Tuesday, November 27, 2012

What's in store for Elizabeth? (Pt. 2 of "Looking towards the future")

Hi all,
The Cannonball Rig has found a new home..sweet memories
The holiday season has arrived, though it doesn't much feel like it here in Texas. Yesterday, temperatures were over 80 degrees Fahrenheit (upwards of 26 C). It's hard to get in the mood for Christmas when you're wearing shorts and a t-shirt just 29 days before the big day. Last week was Thanksgiving, and it was nice to spend time with friends and family. As usual, we gorged ourselves on turkey, stuffing, and all the fixings. My dad and I took a couple days and put in a new driveway at the shop. Now instead of having our giant trailer from the Cannonball in front of the building, it's tucked away on the side. A little thing in retrospect, but it brought back plenty of memories when it moved to its new home. Since returning from the road in September, we've all been pretty focused on finishing up the addition to our shop and getting things re-organized. Right now it's kind of like a bomb went off on the inside; things were a little messy from when we left in August but got progressively messier when we had central air conditioning and heating installed on our return. With everything nearing completion it's time to update you fine folks on what lays in store for our 85 year old beauty, Elizabeth. I suppose that I probably should have broken this part into several posts, and probably will.
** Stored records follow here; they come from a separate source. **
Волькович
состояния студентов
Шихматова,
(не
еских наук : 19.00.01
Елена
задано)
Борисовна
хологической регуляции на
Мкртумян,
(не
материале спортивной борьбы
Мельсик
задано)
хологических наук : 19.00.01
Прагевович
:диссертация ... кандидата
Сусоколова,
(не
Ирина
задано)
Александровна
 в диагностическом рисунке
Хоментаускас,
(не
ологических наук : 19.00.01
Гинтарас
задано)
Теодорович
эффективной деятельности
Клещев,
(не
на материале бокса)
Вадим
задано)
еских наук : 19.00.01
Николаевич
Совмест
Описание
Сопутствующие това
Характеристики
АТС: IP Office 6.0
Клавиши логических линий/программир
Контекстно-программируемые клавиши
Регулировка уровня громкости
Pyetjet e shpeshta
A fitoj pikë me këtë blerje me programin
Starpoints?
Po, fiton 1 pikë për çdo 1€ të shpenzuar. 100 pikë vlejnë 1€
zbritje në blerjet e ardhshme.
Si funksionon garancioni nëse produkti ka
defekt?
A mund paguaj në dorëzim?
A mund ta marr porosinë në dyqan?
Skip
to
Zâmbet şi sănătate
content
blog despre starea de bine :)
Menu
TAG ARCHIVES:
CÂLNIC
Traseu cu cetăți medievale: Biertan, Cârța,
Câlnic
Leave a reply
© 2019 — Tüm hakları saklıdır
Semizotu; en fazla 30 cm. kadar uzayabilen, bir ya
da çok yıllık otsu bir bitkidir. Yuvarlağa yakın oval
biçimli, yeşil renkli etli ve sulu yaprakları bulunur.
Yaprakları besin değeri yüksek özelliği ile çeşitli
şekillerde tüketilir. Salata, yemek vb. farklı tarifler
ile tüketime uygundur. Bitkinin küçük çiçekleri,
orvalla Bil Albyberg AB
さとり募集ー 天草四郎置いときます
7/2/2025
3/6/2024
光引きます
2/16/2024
A very special thank you to our family in the Confederate
 Chapter of the AMCA for this extremely special award

Our Cannonball bike has enjoyed a warm reception in the several motorcycle shows and events that she's been displayed at. Our very first event was the 2012 Barber Vintage Festival, where our extended family at the Confederate Chapter of the AMCA invited us to display our bike and mobile machine shop for the public to see. We were honored when the club presented my dad and I with the "Atta Boy" award for our service to other teams during the race. Next up on the docket was a local car, truck, and bike show where the BSA won the coveted "Ladies Choice" and first place trophy in its motorcycle class. Finally, my friend Joe Sparrow, who was a roadside savior many times during the Cannonball invited me to bring Elizabeth down for display at the J&P Cycles Storefront during the 2012 Lone Star Bike Rally in Galveston, Texas. Joe and the gang took very special care of her for the duration, and she received plenty of
attention from the crowds. Now that winter has arrived, I can finally give the bike the much-needed rebuild that it deserves.

I knew when I saw this sign that Elizabeth was in good hands....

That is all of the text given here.